Arg! There is lots going on here and I look forward to sharing it with you when time and connections allow. In the meantime, some thoughts on the TV show that holds viewers, most of them, in the palm of its hand. American Idol, what an enterprise!
But from a marketing point of view, we need to break it down. (I think that’s a James Brown phrase, but let us appropriate it for our marketing purposes. From a branding point of view, it is clear that Coca-Cola is riding a rocket. They signed up early and someone at TCCC (the Coca-Cola Company) now looks like a frickin genius. (And if someone saw what was going to happen here before it happened here, they are a frickin genius.)
So what does Coke have? If we think about this from a celebrity endorsement point of view, it gets interesting. On the one hand, we could say that …
I interrupt this blog to report that at 8:57 in the Studio Cafe here in the 4 Season’s hotel in Toronto, a group of very large people passed my table and one of them was Al Gore. Al Gore! This is celebrity sighting and a small indication of the lengths to which This Blog Sits At will go to serve the interests of its constituency. Everywhere you want to be. Or wouldn’t mind being. Or wouldn’t mind being as long as someone else was picking up the tab. Or wouldn’t mind being as long as someone else was picking up the tag, AND House or Bones or… for that matter, American Idol, wasn’t on. Hey, don’t be like that. This is a great man. Or at least a really large one. Hey!
Sorry, on the one hand, we could say that American Idol is the ultimate just-in-time experiment. Coke gets to make a connection with celebrities at the very moment of their minting, just as they are "coming to market." No brand can hope to be more current than this. On the other hand, Coke must make itself a party to a brutal winnowing process as a result of which some of the nation’s sweethearts are eliminated. This can’t be good.
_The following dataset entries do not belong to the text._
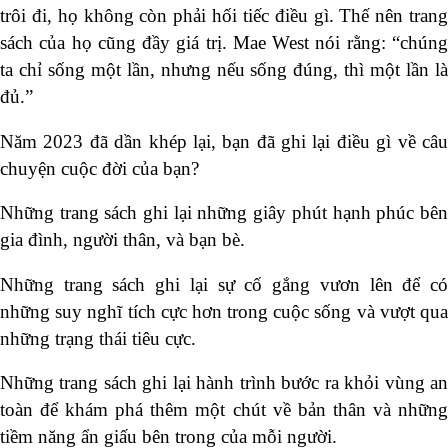
trôi đi, họ không còn phải hối tiếc điều gì. Thế nên trang
sách của họ cũng đầy giá trị. Mae West nói rằng: “chúng
ta chỉ sống một lần, nhưng nếu sống đúng, thì một lần là
đủ.”
Năm 2023 đã dần khép lại, bạn đã ghi lại điều gì về câu
chuyện cuộc đời của bạn?
Những trang sách ghi lại những giây phút hạnh phúc bên
gia đình, người thân, và bạn bè.
Những trang sách ghi lại sự cố gắng vươn lên để có
những suy nghĩ tích cực hơn trong cuộc sống và vượt qua
những trạng thái tiêu cực.
Những trang sách ghi lại hành trình bước ra khỏi vùng an
toàn để khám phá thêm một chút về bản thân và những
tiềm năng ẩn giấu bên trong của mỗi người.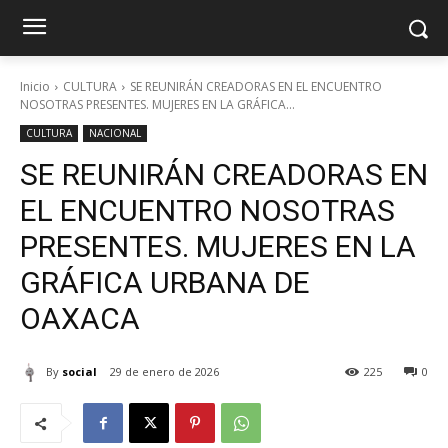
Inicio
CULTURA
SE REUNIRÁN CREADORAS EN EL ENCUENTRO
NOSOTRAS PRESENTES. MUJERES EN LA GRÁFICA...
CULTURA
NACIONAL
SE REUNIRÁN CREADORAS EN
EL ENCUENTRO NOSOTRAS
PRESENTES. MUJERES EN LA
GRÁFICA URBANA DE
OAXACA
By
social
29 de enero de 2026
225
0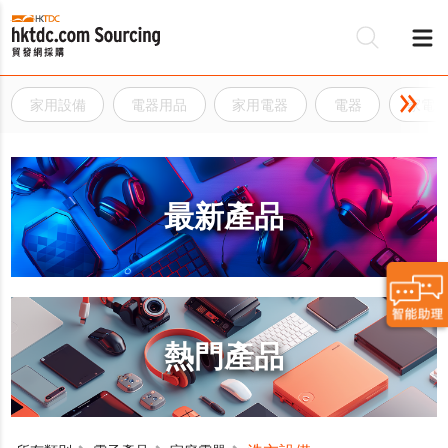
家用設備
電器用品
家用電器
電器
家電
最新產品
熱門產品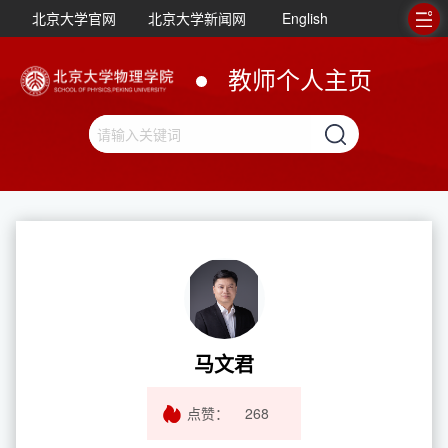
北京大学官网
北京大学新闻网
English
教师个人主页
马文君
点赞：
268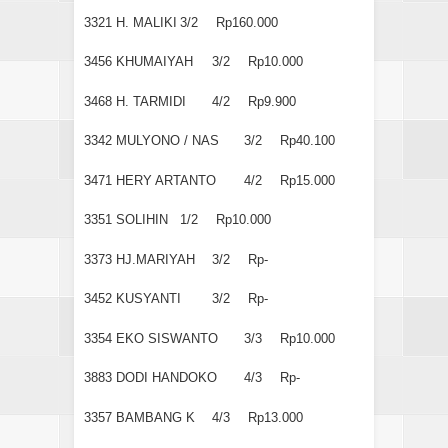
3321
H. MALIKI
3/2
Rp160.000
3456
KHUMAIYAH
3/2
Rp10.000
3468
H. TARMIDI
4/2
Rp9.900
3342
MULYONO / NAS
3/2
Rp40.100
3471
HERY ARTANTO
4/2
Rp15.000
3351
SOLIHIN
1/2
Rp10.000
3373
HJ.MARIYAH
3/2
Rp-
3452
KUSYANTI
3/2
Rp-
3354
EKO SISWANTO
3/3
Rp10.000
3883
DODI HANDOKO
4/3
Rp-
3357
BAMBANG K
4/3
Rp13.000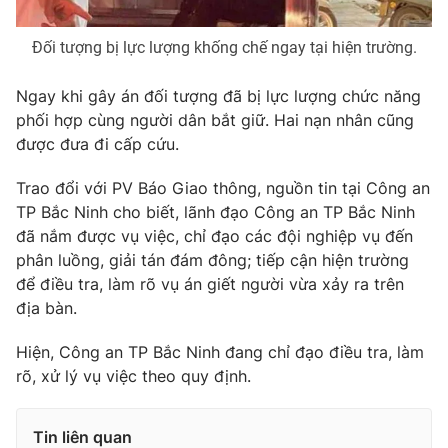
Photo
Infographic
Đối tượng bị lực lượng khống chế ngay tại hiện trường.
Video
Shorts video
Ngay khi gây án đối tượng đã bị lực lượng chức năng
phối hợp cùng người dân bắt giữ. Hai nạn nhân cũng
được đưa đi cấp cứu.
VTV Money
VTV Thể thao
Trao đổi với PV Báo Giao thông, nguồn tin tại Công an
VTV Sức khoẻ
Bất động sản
TP Bắc Ninh cho biết, lãnh đạo Công an TP Bắc Ninh
đã nắm được vụ việc, chỉ đạo các đội nghiệp vụ đến
phân luồng, giải tán đám đông; tiếp cận hiện trường
Thị trường 24h
Tấm lòng Việt
để điều tra, làm rõ vụ án giết người vừa xảy ra trên
địa bàn.
VTV4
Vươn mình bằng AI
Hiện, Công an TP Bắc Ninh đang chỉ đạo điều tra, làm
rõ, xử lý vụ việc theo quy định.
VTV9
VTV8
Tin liên quan
Liên hệ tòa soạn
English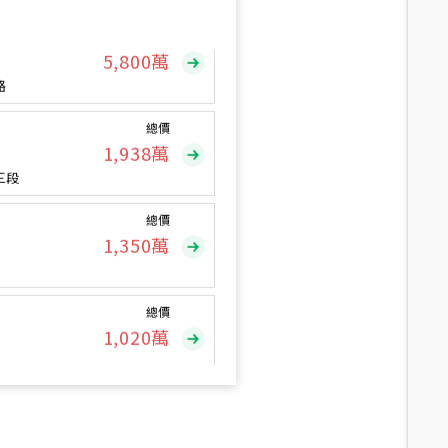
總價
5,800
萬
路
總價
1,938
萬
三段
總價
1,350
萬
總價
1,020
萬
總價
490
萬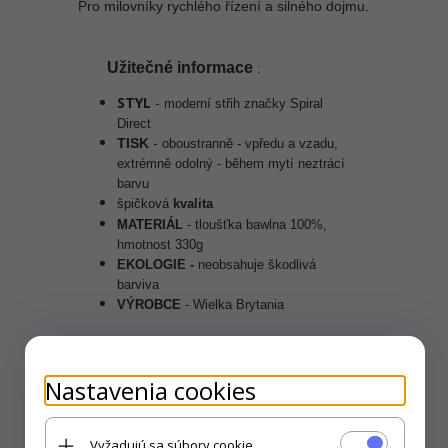
Pro milovníky rychlého řízení a silného dojmu.
Užitečné informace
:
STYL
-
moderní střih značky Spiral
Direct
-
TISK
oboustranně - vpředu a vzadu,
extrémně odolný
- během mytí neztrácí
barvu
špičková
kvalita
MATERI
ÁL
-
tloušťka
bawlna 100%,
hmotnost
330g
EKOLOGIE -
neobsahuje škodlivá
barviva
V
ÝROBCE
- Wielka Brytania
Nastavenia cookies
Vyžadujú sa súbory cookie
I think the branding sweet spot for Coke should be that moment when there are, say, 8 contestants in place. Coke has helped mint the latest celebrities, present, as it were, at the moment of creation. As the number dwindle however, Coke is actually party to the elimination of favorites and the destruction of dreams. This is not the place any brand every wants to be.
This is a tractable marketing problem. Coke can grow and shrink its presense on screen, according to the moment. There is meaning management to be undertaken here. Is TCCC thinking this way. Or are they just hoping for a maximum of exposure whatever the context/contest in question. I fear the latter. Hey, maybe they should be running for office.